What is a Dividend Yield?

The dividend yield is a key metric for stock investors who are interested in collecting dividends from stocks they own. It is expressed as a percentage and defines what you can expect to collect as a dividend in the future based on the price of the stock today. The dividend yield is calculated on an annualized basis, and is subject to change at any time by the company.

Before going further it might be helpful to define what a dividend is. A dividend is a payment made to shareholders that comes from a portion of the company’s profits. It can be paid at different intervals, typically monthly, quarterly, semi-annually, or annually. There are also special dividends which occur infrequently, often following a particularly profitable quarter.

How Does a Dividend Yield Work?

The dividend yield for a stock is one of the key facts that are included in a stock’s description. There are a lot of investors who seek out high dividend yields which can act as another form of cash flow in your brokerage account. Remember, the dividend yield is a forward-looking mechanism based on the current price of the stock. It tells you a picture of potential future income flow, but the company has the right to change its dividend yield at any time.
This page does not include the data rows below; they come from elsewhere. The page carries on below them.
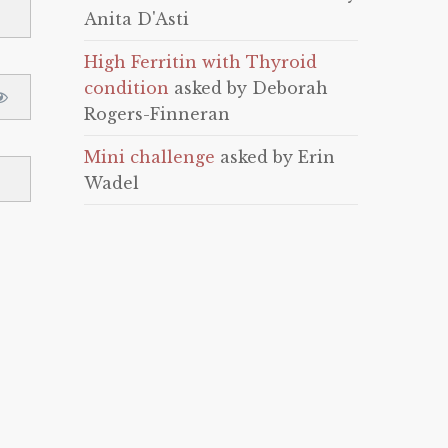
Anita D'Asti
High Ferritin with Thyroid
condition
asked by Deborah
Rogers-Finneran
Mini challenge
asked by Erin
Wadel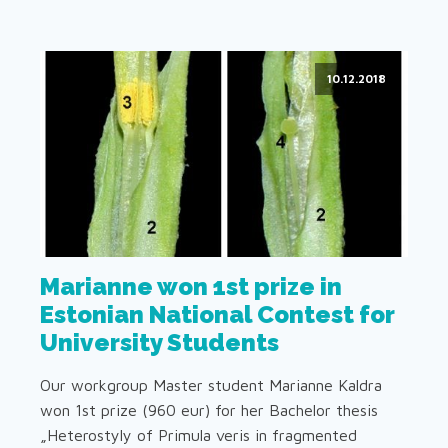
10.12.2018
Marianne won 1st prize in
Estonian National Contest for
University Students
Our workgroup Master student Marianne Kaldra
won 1st prize (960 eur) for her Bachelor thesis
„Heterostyly of Primula veris in fragmented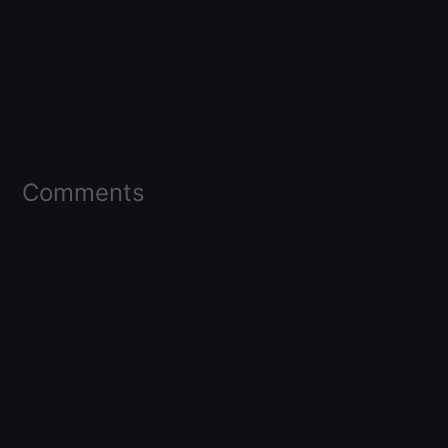
Comments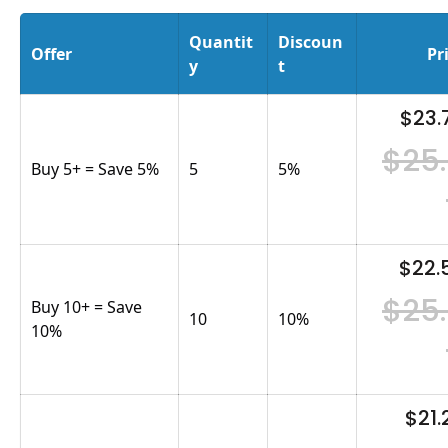
Quantit
Discoun
Offer
Pr
y
t
$23.
$25
Buy 5+ = Save 5%
5
5
%
$22.
$25
Buy 10+ = Save
10
10
%
10%
$21.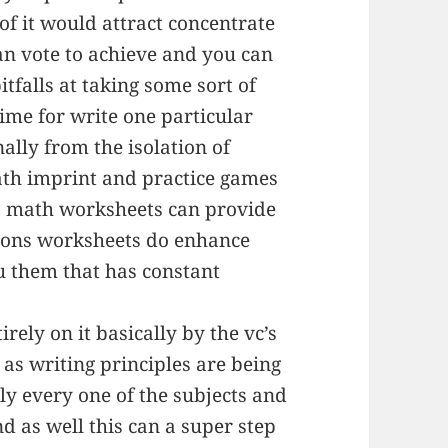
f it would attract concentrate
an vote to achieve and you can
pitfalls at taking some sort of
time for write one particular
nally from the isolation of
ath imprint and practice games
to math worksheets can provide
tions worksheets do enhance
ou them that has constant
irely on it basically by the vc’s
 as writing principles are being
ly every one of the subjects and
nd as well this can a super step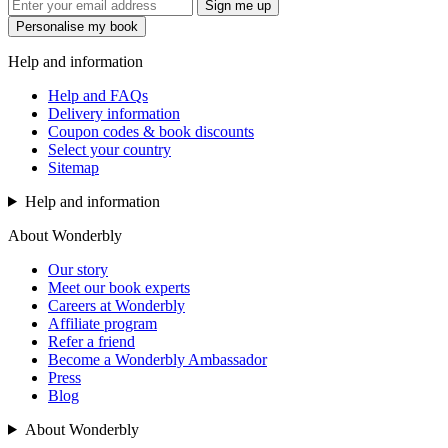
Sign me up
Personalise my book
Help and information
Help and FAQs
Delivery information
Coupon codes & book discounts
Select your country
Sitemap
Help and information
About Wonderbly
Our story
Meet our book experts
Careers at Wonderbly
Affiliate program
Refer a friend
Become a Wonderbly Ambassador
Press
Blog
About Wonderbly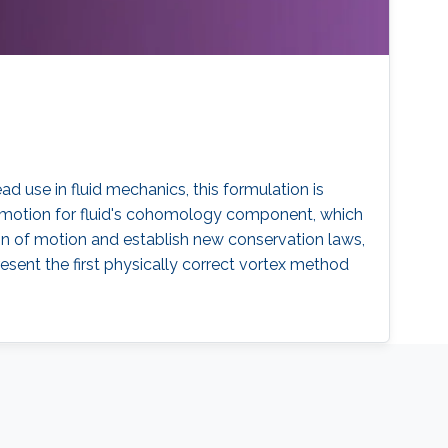
ad use in fluid mechanics, this formulation is
of motion for fluid's cohomology component, which
on of motion and establish new conservation laws,
resent the first physically correct vortex method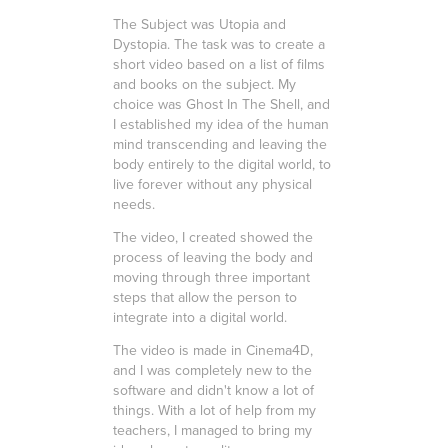
The Subject was Utopia and
Dystopia. The task was to create a
short video based on a list of films
and books on the subject. My
choice was Ghost In The Shell, and
I established my idea of the human
mind transcending and leaving the
body entirely to the digital world, to
live forever without any physical
needs.
The video, I created showed the
process of leaving the body and
moving through three important
steps that allow the person to
integrate into a digital world.
The video is made in Cinema4D,
and I was completely new to the
software and didn't know a lot of
things. With a lot of help from my
teachers, I managed to bring my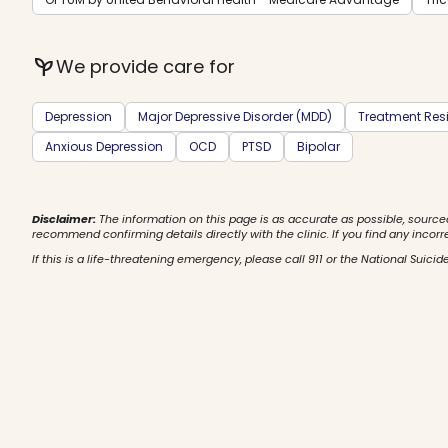
psychiatry
We provide care for
Depression
Major Depressive Disorder (MDD)
Treatment Resi
Anxious Depression
OCD
PTSD
Bipolar
Disclaimer:
The information on this page is as accurate as possible, source
recommend confirming details directly with the clinic. If you find any incorr
If this is a life-threatening emergency, please call 911 or the National Suicide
How to Calculate a Dividend Yield

For simplicity’s sake, let’s use round numbers to calculate a dividend yield for this hypothetical stock.

The formula to calculate the Dividend Yield is:

Dividend Yield = Annual Dividends Paid Per Share / Price Per Share

Since the formula is contingent on the price per share, we know that the dividend yield will always be fluctuating based on the divisor. Let’s take a look at an example using this formula.

Let’s say Company ABC is trading for $100 per share and pays an annualized dividend of $5.00 per share. What is the dividend yield?

Dividend Yield = $5.00 / $100.00 = 0.05 or 5.0%

For Company ABC, as long as the stock is trading at $100 per share, the dividend yield will be 5.0%.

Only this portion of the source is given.